Chairman Walden and Subcommittee Ranking Member Anna Eshoo (D-CA) today submitted an amendment in the nature of a substitute to H.R. 3675, the Federal Communications Commission Process Reform Act. The amendment represents a bipartisan compromise that presents the commission with a framework to bring additional transparency and predictability to the FCC. It also contains some statutory provisions including changes to the sunshine rules and a permanent exception to the Antideficiency Act for the federal Universal Service Fund.
“For the last three years this subcommittee has diligently worked to improve the transparency and predictability of FCC processes,” explained Walden. “I am pleased that we were able to achieve a bipartisan consensus on a path forward to give consumers and businesses with matters before the commission a more transparent and certain process. I thank the minority for their work on this important piece of legislation and look forward to the Senate’s prompt action on this bipartisan effort to boost transparency.”
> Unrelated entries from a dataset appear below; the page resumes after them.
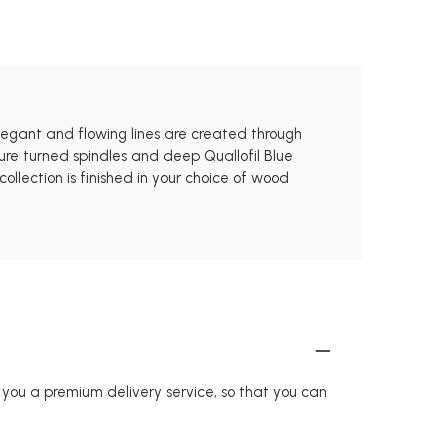
elegant and flowing lines are created through
ure turned spindles and deep Quallofil Blue
llection is finished in your choice of wood
r you a premium delivery service, so that you can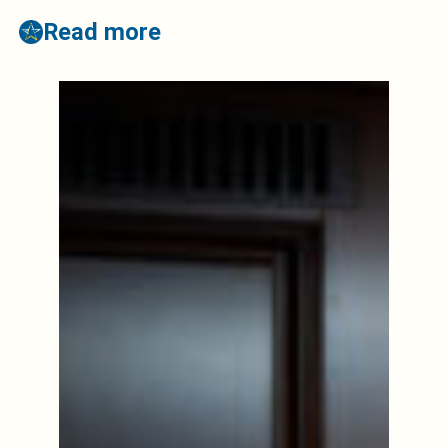
Read more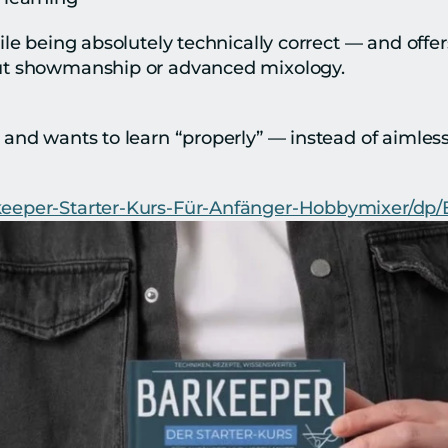
ile being absolutely technically correct — and offer
ut showmanship or advanced mixology.
and wants to learn “properly” — instead of aimless
keeper-Starter-Kurs-Für-Anfänger-Hobbymixer/d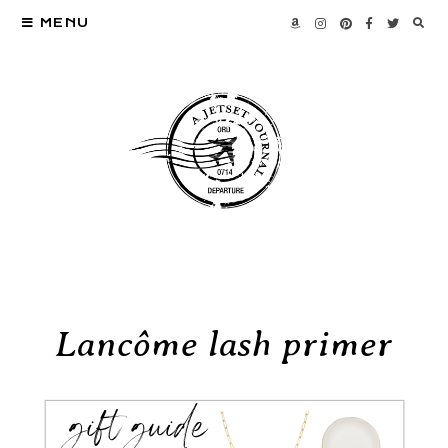
MENU
Lancôme lash primer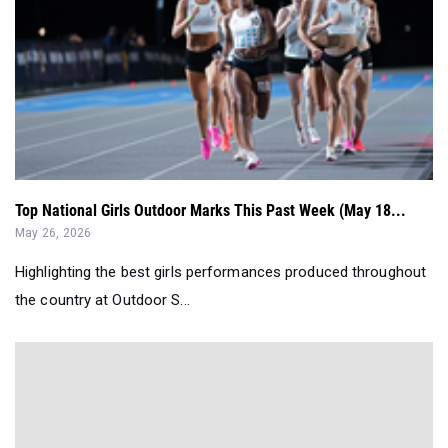
Top National Girls Outdoor Marks This Past Week (May 18...
May 26, 2026
Highlighting the best girls performances produced throughout
the country at Outdoor S...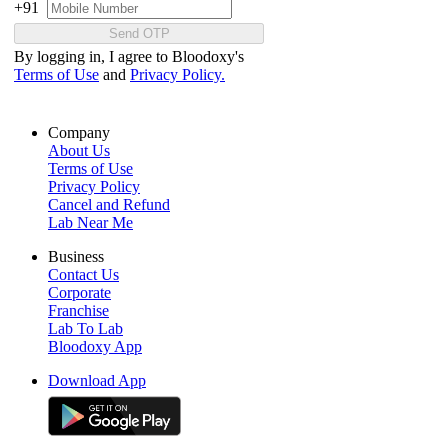
+91
Send OTP
By logging in, I agree to Bloodoxy's
Terms of Use
and
Privacy Policy.
Company
About Us
Terms of Use
Privacy Policy
Cancel and Refund
Lab Near Me
Business
Contact Us
Corporate
Franchise
Lab To Lab
Bloodoxy App
Download App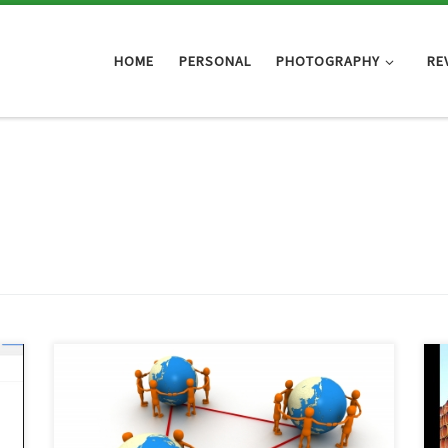
HOME
PERSONAL
PHOTOGRAPHY
RE
g
I think it’s pretty safe to say that just about everyone
knows what Facebook is, even if they don’t use it.
u
Does that mean everyone is an expert on social
c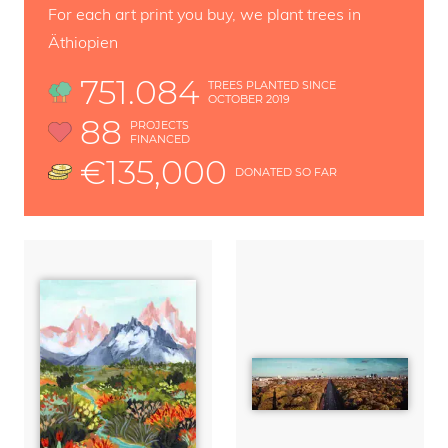
For each art print you buy, we plant trees in
Äthiopien
751.084
TREES PLANTED SINCE
OCTOBER 2019
88
PROJECTS
FINANCED
€135,000
DONATED SO FAR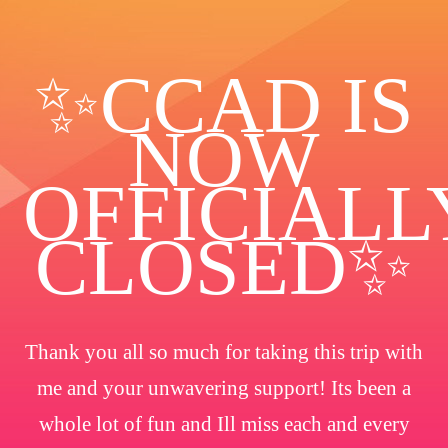
✨️CCAD IS
NOW
OFFICIALL
CLOSED✨
Thank you all so much for taking this trip with
me and your unwavering support! Its been a
whole lot of fun and Ill miss each and every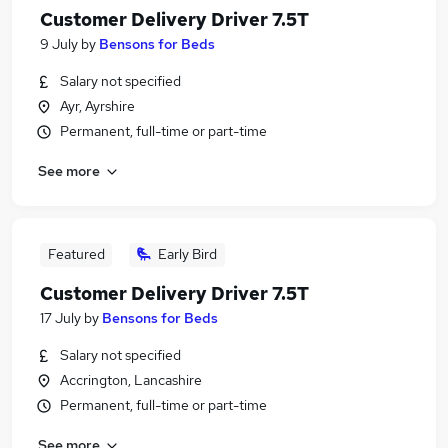
Customer Delivery Driver 7.5T
9 July
by
Bensons for Beds
Salary not specified
Ayr, Ayrshire
Permanent, full-time or part-time
See more
Featured
Early Bird
Customer Delivery Driver 7.5T
17 July
by
Bensons for Beds
Salary not specified
Accrington, Lancashire
Permanent, full-time or part-time
See more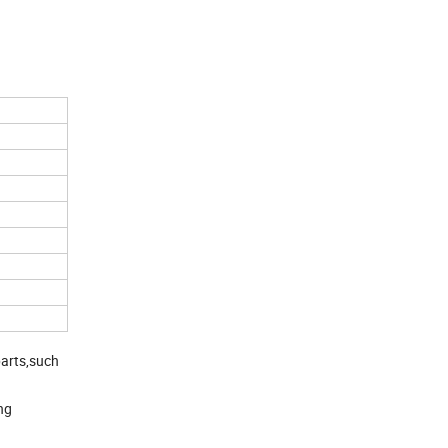
parts,such
ng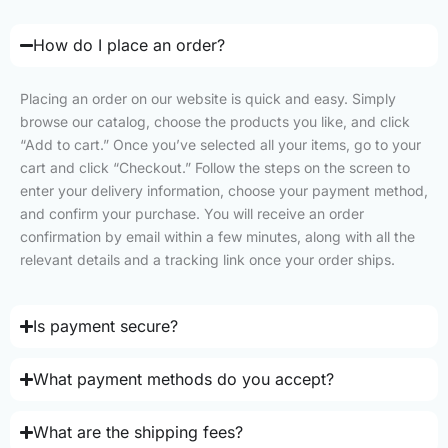
How do I place an order?
Placing an order on our website is quick and easy. Simply
browse our catalog, choose the products you like, and click
“Add to cart.” Once you’ve selected all your items, go to your
cart and click “Checkout.” Follow the steps on the screen to
enter your delivery information, choose your payment method,
and confirm your purchase. You will receive an order
confirmation by email within a few minutes, along with all the
relevant details and a tracking link once your order ships.
Is payment secure?
What payment methods do you accept?
What are the shipping fees?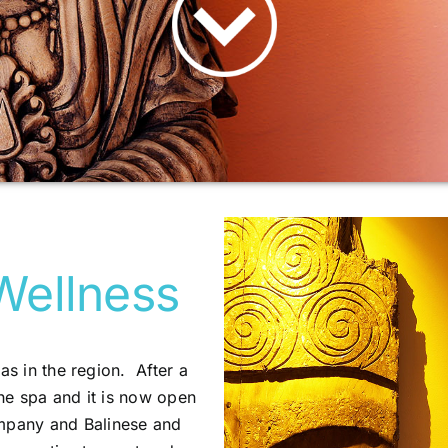
Wellness
as in the region. After a
he spa and it is now open
ompany and Balinese and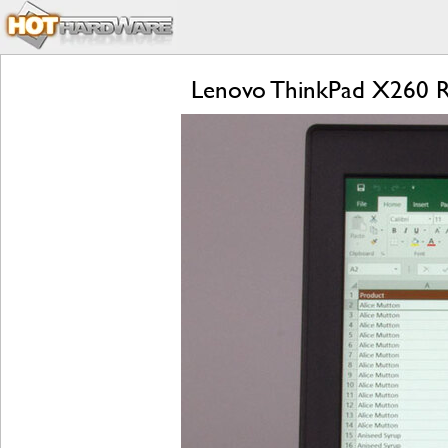
Lenovo ThinkPad X260 Rev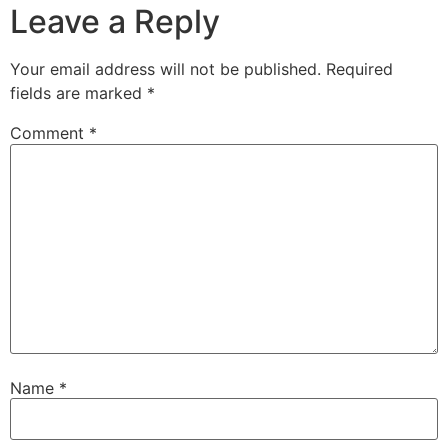
Leave a Reply
Your email address will not be published.
Required
fields are marked
*
Comment
*
Name
*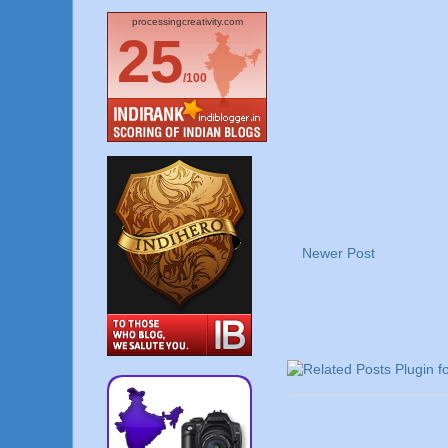
processingcreativity.com
25
/100
Newer Post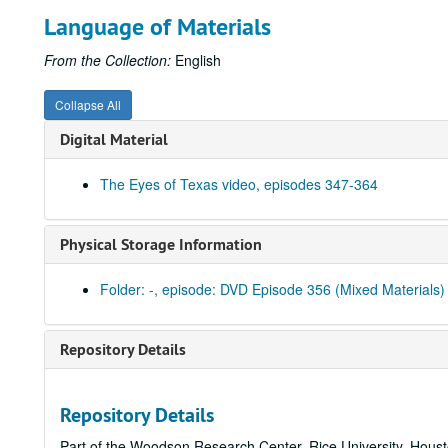
Language of Materials
From the Collection:
English
Collapse All
Digital Material
The Eyes of Texas video, episodes 347-364
Physical Storage Information
Folder: -, episode: DVD Episode 356 (Mixed Materials)
Repository Details
Repository Details
Part of the Woodson Research Center, Rice University, Hous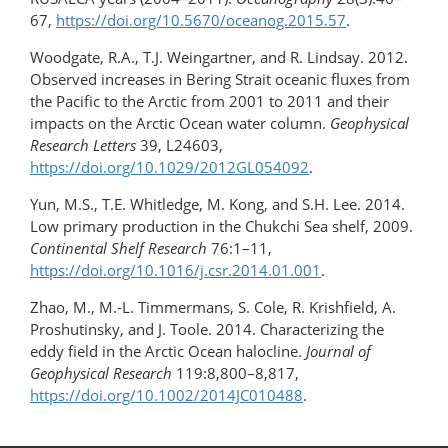
67,
https://doi.org/​10.5670/oceanog.2015.57
.
Woodgate, R.A., T.J. Weingartner, and R. Lindsay. 2012.
Observed increases in Bering Strait oceanic fluxes from
the Pacific to the Arctic from 2001 to 2011 and their
impacts on the Arctic Ocean water column.
Geophysical
Research Letters
39, L24603,
https://doi.org/10.1029/2012GL054092
.
Yun, M.S., T.E. Whitledge, M. Kong, and S.H. Lee. 2014.
Low primary production in the Chukchi Sea shelf, 2009.
Continental Shelf Research
76:1–11,
https://doi.org/10.1016/j.csr.2014.01.001
.
Zhao, M., M.-L. Timmermans, S. Cole, R. Krishfield, A.
Proshutinsky, and J. Toole. 2014. Characterizing the
eddy field in the Arctic Ocean halocline.
Journal of
Geophysical Research
119:8,800–8,817,
https://doi.org/10.1002/2014JC010488
.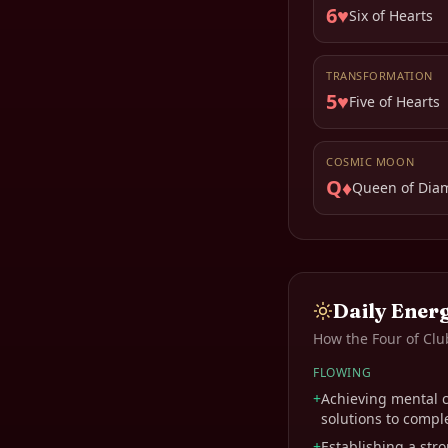
6♥
Six of Hearts
TRANSFORMATION
5♥
Five of Hearts
COSMIC MOON
Q♦
Queen of Dia
Daily Ener
How the
Four of Clu
FLOWING
+
Achieving mental cl
solutions to compl
+
Establishing a str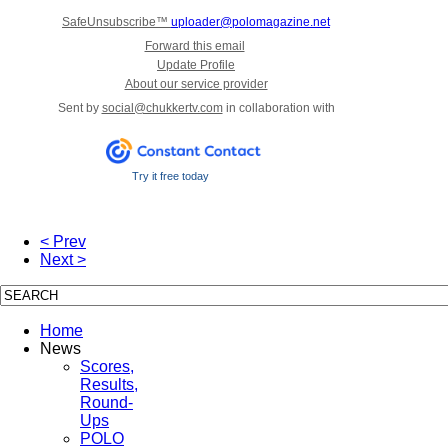
SafeUnsubscribe™
uploader@polomagazine.net
Forward this email
Update Profile
About our service provider
Sent by
social@chukkertv.com
in collaboration with
Try it free today
< Prev
Next >
Home
News
Scores,
Results,
Round-
Ups
POLO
The committee will also consider H.R. 3674, the Federal Spectrum Incentive Act, authored by Reps. Brett Guthrie (R-KY) and Doris Matsui (D-CA), which creates a new path for government spectrum users to relinquish spectrum and receive a portion of net auction revenues instead of relocation costs. Guthrie and Matsui are co-chairs of the subcommittee’s bipartisan Federal Spectrum Working Group, which continues to examine how the federal government can use the nation’s airwaves more efficiently.
“By providing an incentive for government users to more efficiently use spectrum by sharing in some of the financial benefits, this bipartisan legislation is yet another example of our members working together to promote innovation and create jobs by helping provide additional spectrum to meet consumers demand for more wireless broadband,” said Walden. “I thank Reps. Guthrie and Matsui, the co-chairs of the Subcommittee on Communications and Technology’s working group, for their leadership on this issue and for introducing the bill."